Mrs Kgakgamatso Sekgabetlela, wrongly diagnosed HIV positive, has been awarded P150,000 compensation by the High Court for ‘pain and suffering to be paid by the Attorney General and the Ministry of Health.
She was wrongly diagnosed to have HIV in June 2003 at the South East District Council in the Taung clinic in Gaborone.
Passing judgment, Justice Key Dingake ordered that “the defendants are to pay damages for pain and suffering to the plaintiff in the amount of P150,000”.
Mrs. Sekgabetlela had sued the defendants after she visited the Taung Clinic in Ramotswa in June 2003 when she was pregnant.
In pursuit of the ante natal medical checkups, she consented to a n HIV test at the clinic. The test is done in the interest of safeguarding the health and wellbeing of the unborn child.
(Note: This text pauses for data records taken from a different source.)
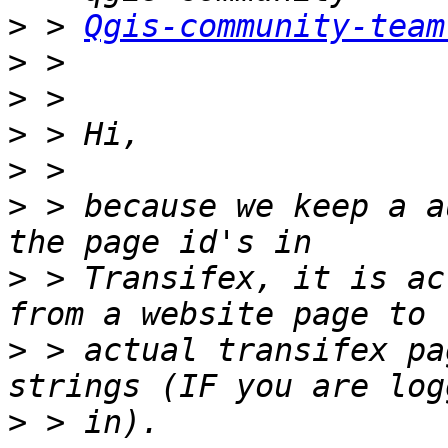
>
 > 
Qgis-community-team
>
>
>
>
>
 > because we keep a a
>
 > Transifex, it is ac
>
 > actual transifex pa
>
The Taung clinic informed Mrs. Sekgabetlela that her results indicated that she was HIV positive. After informing her of the results, she was advised to encourage his husband, Ramontsho, to go for HIV testing. His results differed with those of his wife.
Shocked and surprised by the results, Mrs. Sekgabetlela went back to the Taung clinic to request a second which she was denied. She then enrolled in the Prevention of Mother to Child Transmission (PMTCT) program and the isanozoid preventive therapy for the prevention of tuberculosis infection.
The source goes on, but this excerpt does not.